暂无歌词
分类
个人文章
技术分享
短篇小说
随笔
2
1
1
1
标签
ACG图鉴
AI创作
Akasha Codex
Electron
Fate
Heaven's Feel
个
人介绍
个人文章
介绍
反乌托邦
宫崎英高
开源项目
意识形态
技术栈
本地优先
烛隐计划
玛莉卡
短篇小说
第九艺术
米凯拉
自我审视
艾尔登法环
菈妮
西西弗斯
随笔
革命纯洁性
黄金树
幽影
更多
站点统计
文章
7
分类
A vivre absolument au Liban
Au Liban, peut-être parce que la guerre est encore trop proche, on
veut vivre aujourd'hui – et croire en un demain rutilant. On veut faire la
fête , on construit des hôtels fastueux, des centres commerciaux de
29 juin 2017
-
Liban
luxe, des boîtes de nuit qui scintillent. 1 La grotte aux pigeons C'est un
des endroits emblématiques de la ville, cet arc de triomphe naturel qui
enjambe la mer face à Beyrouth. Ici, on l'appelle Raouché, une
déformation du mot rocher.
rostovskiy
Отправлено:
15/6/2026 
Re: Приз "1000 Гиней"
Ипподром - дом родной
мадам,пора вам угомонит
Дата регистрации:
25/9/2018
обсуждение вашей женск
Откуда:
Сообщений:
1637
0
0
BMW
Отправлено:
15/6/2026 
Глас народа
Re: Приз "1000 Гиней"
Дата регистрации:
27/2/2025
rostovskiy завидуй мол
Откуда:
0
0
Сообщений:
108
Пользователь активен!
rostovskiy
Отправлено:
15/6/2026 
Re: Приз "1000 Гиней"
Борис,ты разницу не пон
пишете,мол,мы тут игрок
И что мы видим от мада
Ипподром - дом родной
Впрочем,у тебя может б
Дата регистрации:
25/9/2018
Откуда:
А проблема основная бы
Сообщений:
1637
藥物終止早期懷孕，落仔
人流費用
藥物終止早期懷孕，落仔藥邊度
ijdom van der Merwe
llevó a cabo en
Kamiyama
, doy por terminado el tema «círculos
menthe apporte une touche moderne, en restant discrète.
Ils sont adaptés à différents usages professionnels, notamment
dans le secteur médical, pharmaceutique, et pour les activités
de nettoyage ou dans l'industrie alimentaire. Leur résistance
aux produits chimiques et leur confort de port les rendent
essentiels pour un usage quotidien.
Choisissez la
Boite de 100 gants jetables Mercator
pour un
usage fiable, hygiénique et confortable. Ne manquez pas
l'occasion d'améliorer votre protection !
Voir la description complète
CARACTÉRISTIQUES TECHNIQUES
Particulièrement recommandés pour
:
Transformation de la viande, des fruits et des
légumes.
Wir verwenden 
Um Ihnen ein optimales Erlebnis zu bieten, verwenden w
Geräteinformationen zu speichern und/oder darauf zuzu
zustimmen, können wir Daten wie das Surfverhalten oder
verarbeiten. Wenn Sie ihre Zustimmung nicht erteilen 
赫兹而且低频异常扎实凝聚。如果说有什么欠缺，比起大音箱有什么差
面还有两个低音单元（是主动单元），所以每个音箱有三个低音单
::::::
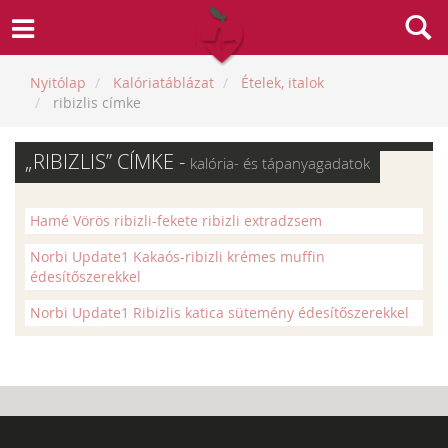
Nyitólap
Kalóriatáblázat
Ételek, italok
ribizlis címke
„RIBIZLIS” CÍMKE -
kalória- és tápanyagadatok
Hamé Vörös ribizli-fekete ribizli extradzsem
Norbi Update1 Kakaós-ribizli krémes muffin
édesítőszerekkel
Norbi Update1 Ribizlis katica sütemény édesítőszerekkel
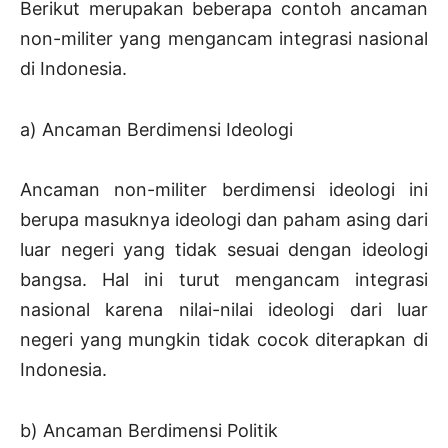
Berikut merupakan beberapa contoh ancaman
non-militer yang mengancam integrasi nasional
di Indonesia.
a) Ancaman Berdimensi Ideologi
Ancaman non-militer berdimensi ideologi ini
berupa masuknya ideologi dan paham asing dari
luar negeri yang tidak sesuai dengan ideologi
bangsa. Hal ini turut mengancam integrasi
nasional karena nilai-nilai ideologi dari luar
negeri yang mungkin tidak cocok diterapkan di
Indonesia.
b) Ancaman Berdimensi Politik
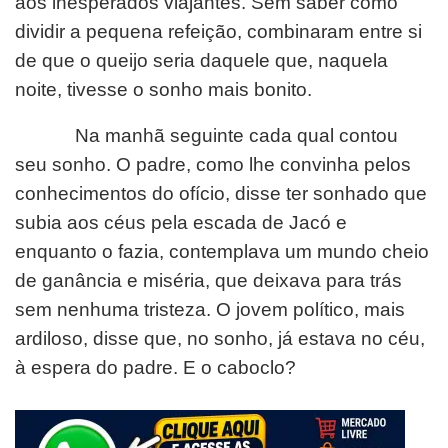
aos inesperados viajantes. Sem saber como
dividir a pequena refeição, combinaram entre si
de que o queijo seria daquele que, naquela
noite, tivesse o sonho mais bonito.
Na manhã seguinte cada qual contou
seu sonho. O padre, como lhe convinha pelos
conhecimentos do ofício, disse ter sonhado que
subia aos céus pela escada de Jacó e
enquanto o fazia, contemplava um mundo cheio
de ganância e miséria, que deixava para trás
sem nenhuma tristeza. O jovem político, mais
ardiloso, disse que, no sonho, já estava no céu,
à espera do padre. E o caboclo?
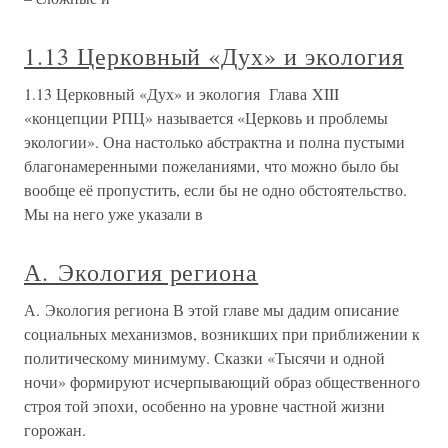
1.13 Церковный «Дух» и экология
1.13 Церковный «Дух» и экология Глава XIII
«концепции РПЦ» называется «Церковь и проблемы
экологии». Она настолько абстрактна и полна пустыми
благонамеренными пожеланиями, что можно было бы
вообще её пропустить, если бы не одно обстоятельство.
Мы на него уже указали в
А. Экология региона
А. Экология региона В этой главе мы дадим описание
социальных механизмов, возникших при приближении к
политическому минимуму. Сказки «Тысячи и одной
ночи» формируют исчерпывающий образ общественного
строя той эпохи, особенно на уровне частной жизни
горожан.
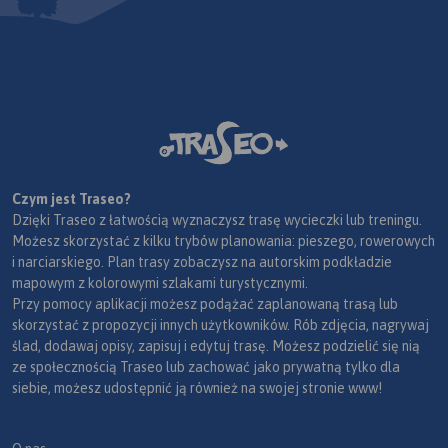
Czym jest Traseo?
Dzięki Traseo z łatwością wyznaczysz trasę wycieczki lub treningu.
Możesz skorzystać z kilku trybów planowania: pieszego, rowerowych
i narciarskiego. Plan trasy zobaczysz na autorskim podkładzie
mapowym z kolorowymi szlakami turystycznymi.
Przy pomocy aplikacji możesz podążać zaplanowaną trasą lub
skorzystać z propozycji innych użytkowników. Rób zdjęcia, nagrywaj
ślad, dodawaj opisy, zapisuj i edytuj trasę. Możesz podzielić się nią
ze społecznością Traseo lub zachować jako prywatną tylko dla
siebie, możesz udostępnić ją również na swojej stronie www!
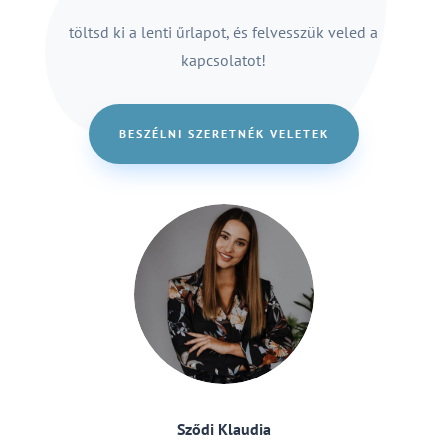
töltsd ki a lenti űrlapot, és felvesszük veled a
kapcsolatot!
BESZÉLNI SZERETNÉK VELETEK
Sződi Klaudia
::::::
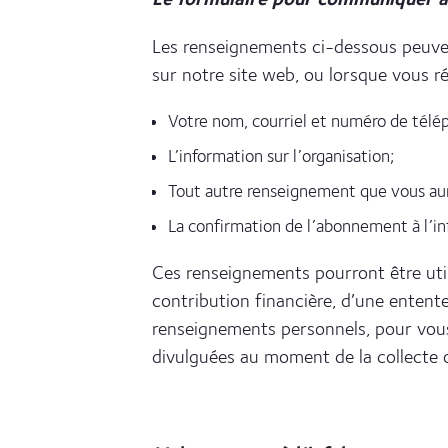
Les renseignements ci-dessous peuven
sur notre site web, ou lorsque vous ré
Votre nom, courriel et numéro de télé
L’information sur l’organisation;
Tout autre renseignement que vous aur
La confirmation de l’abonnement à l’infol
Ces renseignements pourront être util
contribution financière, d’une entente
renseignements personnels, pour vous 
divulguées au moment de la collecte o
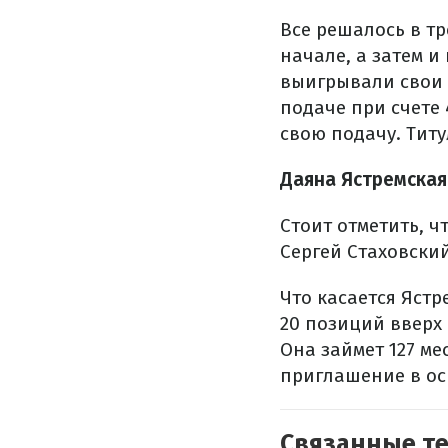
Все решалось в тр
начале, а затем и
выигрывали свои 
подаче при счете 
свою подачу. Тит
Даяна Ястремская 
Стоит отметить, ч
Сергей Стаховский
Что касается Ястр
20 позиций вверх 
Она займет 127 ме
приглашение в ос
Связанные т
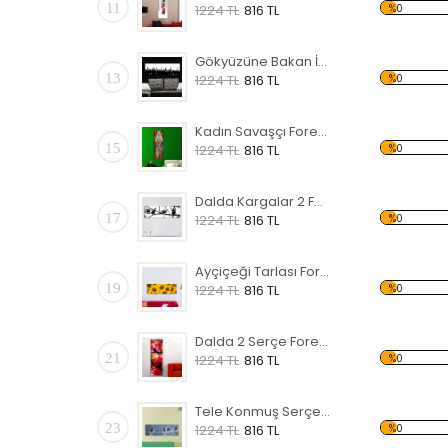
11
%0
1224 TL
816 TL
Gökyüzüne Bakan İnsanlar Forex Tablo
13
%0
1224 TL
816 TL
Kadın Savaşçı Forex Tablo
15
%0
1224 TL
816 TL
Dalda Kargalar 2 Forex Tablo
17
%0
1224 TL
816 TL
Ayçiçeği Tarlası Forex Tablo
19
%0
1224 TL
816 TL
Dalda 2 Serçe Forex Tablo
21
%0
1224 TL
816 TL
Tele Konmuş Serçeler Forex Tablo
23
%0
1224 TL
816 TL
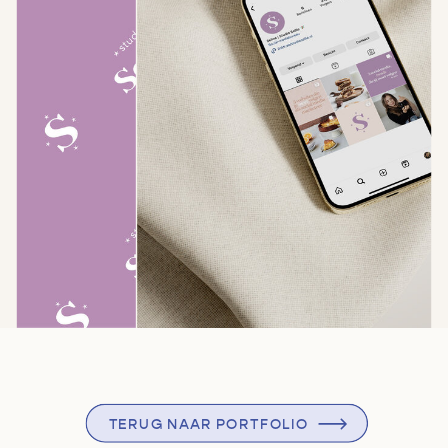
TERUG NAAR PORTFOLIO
::::::
Lines holding "édesítőszerekkel" in the data above: copy each of them.

ANSWER SPACE:
édesítőszerekkel
Norbi Update1 Ribizlis katica sütemény édesítőszerekkel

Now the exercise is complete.